Fulton’s appreciation for Twain and continued study of his works began after graduating from Purdue with a B.A. in Russian language and literature.
“As I began to study Russian literature I realized that the foremost practitioner of this in the English language is Mark Twain,” Fulton said. However, Twain entered Fulton’s life much earlier and a connection was forged between the two of them that remains strong to this day.
“I figured a farm boy who grows up in the Midwest on the Wabash River has all the education he needs to study American dialect writing,” Fulton said.
Fulton’s sister, Susan, gave him a copy of Huckleberry Finn on his eighth birthday, and his other sister, Jane, read Tom Sawyer to Fulton and his brother. Looking back, Fulton fondly recalls those times.
“To this day, when I ventriloquate Twain’s words off the page of Tom Sawyer I hear my sister’s voice,” he said, adding that the folk life Fulton lived as a young boy is ever-present in Twain’s language.
Fulton incorporates the works of Mark Twain into every class he teaches, but for more reasons than his fascination with Twain literature.
“Twain has a lot of quotes that make you think,” Fulton said. “Sometimes they make you think about society, but other times they make you think about yourself. What Twain says in 1897 is just as relevant in discussions we have today.”
Topics such as polarization of media sources, healthcare, and foreign intervention are a few examples of modern-day topics Fulton said that many years ago captured Twain’s attention in his own writings.
“One of the reasons a person can happily spend a lifetime studying Mark Twain is because Twain had a very long and varied career, so there’s just a lot to choose from,” Fulton said. “And the delight of his language, his use of language is what draws people to him. It’s always fresh, every time you open one of his books.”
When asked what his favorite piece of Twain literature is, Fulton said, “Oh my lands, you know, there’s such variety in Twain and there’s so much that is so wonderful to choose from, but a book that I always come back to is Tom Sawyer.”
Fulton is quick to note that Baylor has a long tradition of Twain scholars, and dedicated his most recent book both to his Twain mentor in Baylor’s English department, Dr. J.R. Lemaster, and to that mentor’s mentor, Baylor’s Dr. E. Hudson Long.

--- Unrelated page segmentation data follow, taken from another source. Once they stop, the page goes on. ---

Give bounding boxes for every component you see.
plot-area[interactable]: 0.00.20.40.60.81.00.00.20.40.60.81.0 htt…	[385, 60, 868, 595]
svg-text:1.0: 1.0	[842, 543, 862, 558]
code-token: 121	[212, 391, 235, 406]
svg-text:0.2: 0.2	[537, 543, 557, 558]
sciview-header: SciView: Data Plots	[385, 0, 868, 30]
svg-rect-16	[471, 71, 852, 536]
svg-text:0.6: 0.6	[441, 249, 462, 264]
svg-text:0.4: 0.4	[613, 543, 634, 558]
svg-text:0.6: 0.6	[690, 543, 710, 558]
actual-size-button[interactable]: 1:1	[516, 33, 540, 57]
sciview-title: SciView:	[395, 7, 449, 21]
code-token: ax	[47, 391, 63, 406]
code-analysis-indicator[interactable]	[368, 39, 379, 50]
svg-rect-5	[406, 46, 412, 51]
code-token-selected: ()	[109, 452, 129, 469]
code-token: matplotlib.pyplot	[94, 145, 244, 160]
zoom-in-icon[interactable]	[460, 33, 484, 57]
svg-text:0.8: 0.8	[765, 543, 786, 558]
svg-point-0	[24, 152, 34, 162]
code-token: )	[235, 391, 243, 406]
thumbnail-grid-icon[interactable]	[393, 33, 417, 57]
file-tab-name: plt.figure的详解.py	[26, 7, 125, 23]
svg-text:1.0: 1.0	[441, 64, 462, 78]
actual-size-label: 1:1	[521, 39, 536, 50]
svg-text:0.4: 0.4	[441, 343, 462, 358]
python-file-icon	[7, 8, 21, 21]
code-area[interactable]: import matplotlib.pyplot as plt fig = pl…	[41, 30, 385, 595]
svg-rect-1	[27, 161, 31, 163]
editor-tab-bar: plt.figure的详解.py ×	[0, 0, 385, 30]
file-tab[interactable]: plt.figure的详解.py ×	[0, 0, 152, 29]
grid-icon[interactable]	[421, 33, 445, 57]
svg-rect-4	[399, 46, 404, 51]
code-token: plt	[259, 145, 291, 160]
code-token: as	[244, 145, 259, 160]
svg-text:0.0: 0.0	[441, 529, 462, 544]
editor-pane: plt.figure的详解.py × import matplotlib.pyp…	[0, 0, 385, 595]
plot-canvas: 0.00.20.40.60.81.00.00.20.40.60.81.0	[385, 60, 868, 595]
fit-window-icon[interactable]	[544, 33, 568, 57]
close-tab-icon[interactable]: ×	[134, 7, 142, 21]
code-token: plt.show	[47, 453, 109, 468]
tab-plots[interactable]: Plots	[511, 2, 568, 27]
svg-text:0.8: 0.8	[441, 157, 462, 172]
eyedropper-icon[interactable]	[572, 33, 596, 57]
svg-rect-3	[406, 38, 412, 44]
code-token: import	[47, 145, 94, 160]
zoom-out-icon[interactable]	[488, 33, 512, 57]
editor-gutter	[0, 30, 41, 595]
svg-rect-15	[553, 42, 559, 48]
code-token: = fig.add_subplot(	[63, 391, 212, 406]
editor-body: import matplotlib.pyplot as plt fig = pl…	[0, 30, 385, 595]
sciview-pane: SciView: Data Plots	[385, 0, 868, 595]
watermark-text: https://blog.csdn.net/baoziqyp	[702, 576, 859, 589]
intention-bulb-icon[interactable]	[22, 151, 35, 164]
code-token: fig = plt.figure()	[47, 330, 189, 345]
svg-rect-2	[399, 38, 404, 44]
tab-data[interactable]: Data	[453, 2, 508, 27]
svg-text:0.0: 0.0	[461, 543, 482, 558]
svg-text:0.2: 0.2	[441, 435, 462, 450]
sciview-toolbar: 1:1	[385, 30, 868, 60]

“I like the tradition that we have here at Baylor of Twain scholars, which goes all the way back to the 1920’s when we had Dixon Wecter, who graduated from Baylor and went on to become the first director of the Mark Twain Papers,” Fulton said. “I aspire to be someone like them, a part of the good old Baylor line of Twain scholars.”
Fulton has given Baylor, and the literary world, a legacy that he hopes continues on after him.